■ What is expected
Each entry is to be given again precisely, and no picture may be carried over.
*** Opening Material for this exercise ***
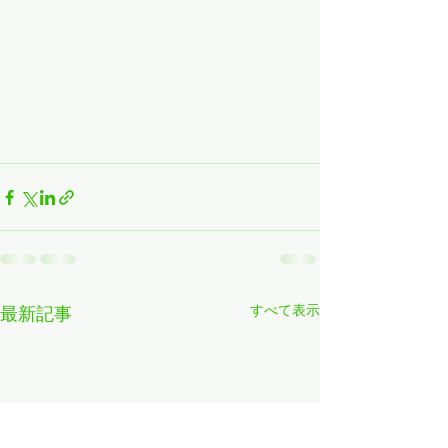
すべて表示
最新記事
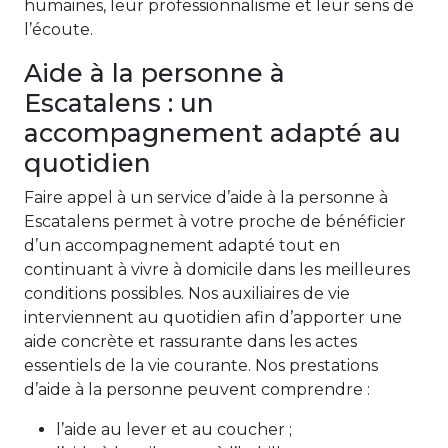
humaines, leur professionnalisme et leur sens de
l’écoute.
Aide à la personne à
Escatalens : un
accompagnement adapté au
quotidien
Faire appel à un service d’aide à la personne à
Escatalens permet à votre proche de bénéficier
d’un accompagnement adapté tout en
continuant à vivre à domicile dans les meilleures
conditions possibles. Nos auxiliaires de vie
interviennent au quotidien afin d’apporter une
aide concrète et rassurante dans les actes
essentiels de la vie courante. Nos prestations
d’aide à la personne peuvent comprendre :
l’aide au lever et au coucher ;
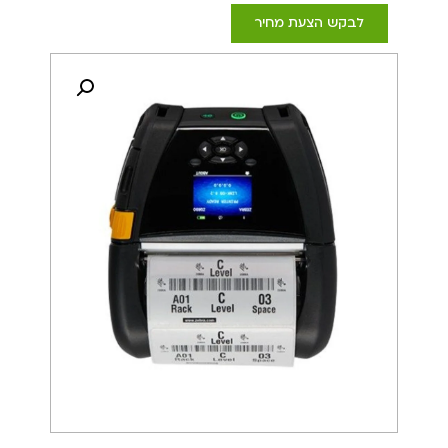
לבקש הצעת מחיר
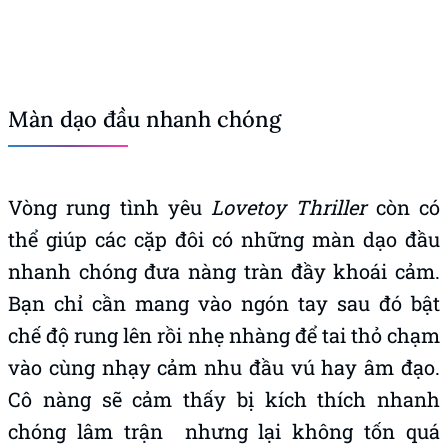
Màn dạo đầu nhanh chóng
Vòng rung tình yêu
Lovetoy Thriller
còn có
thể giúp các cặp đôi có những màn dạo đầu
nhanh chóng đưa nàng tràn đầy khoái cảm.
Bạn chỉ cần mang vào ngón tay sau đó bật
chế độ rung lên rồi nhẹ nhàng để tai thỏ chạm
vào cùng nhạy cảm nhu đầu vú hay âm đạo.
Cô nàng sẽ cảm thấy bị kích thích nhanh
chóng lâm trận nhưng lại không tốn quá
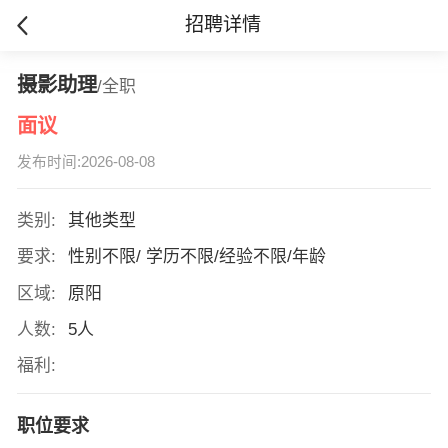
招聘详情
摄影助理
/全职
面议
发布时间:2026-08-08
类别:
其他类型
要求:
性别不限/ 学历不限/经验不限/年龄
区域:
原阳
人数:
5人
福利:
职位要求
*** Closing Material for this exercise ***
■ Result
すべて表示
最新記事
humaines, leur professionnalisme et leur sens de
l’écoute.
Aide à la personne à
Escatalens : un
accompagnement adapté au
quotidien
Faire appel à un service d’aide à la personne à
Escatalens permet à votre proche de bénéficier
d’un accompagnement adapté tout en
continuant à vivre à domicile dans les meilleures
conditions possibles. Nos auxiliaires de vie
interviennent au quotidien afin d’apporter une
aide concrète et rassurante dans les actes
essentiels de la vie courante. Nos prestations
d’aide à la personne peuvent comprendre :
l’aide au lever et au coucher ;
לבקש הצעת מחיר
Màn dạo đầu nhanh chóng
Vòng rung tình yêu
Lovetoy Thriller
còn có
thể giúp các cặp đôi có những màn dạo đầu
nhanh chóng đưa nàng tràn đầy khoái cảm.
Bạn chỉ cần mang vào ngón tay sau đó bật
chế độ rung lên rồi nhẹ nhàng để tai thỏ chạm
vào cùng nhạy cảm nhu đầu vú hay âm đạo.
Cô nàng sẽ cảm thấy bị kích thích nhanh
chóng lâm trận nhưng lại không tốn quá
招聘详情
摄影助理
/全职
面议
发布时间:2026-08-08
类别:
其他类型
要求:
性别不限/ 学历不限/经验不限/年龄
区域:
原阳
人数:
5人
福利:
职位要求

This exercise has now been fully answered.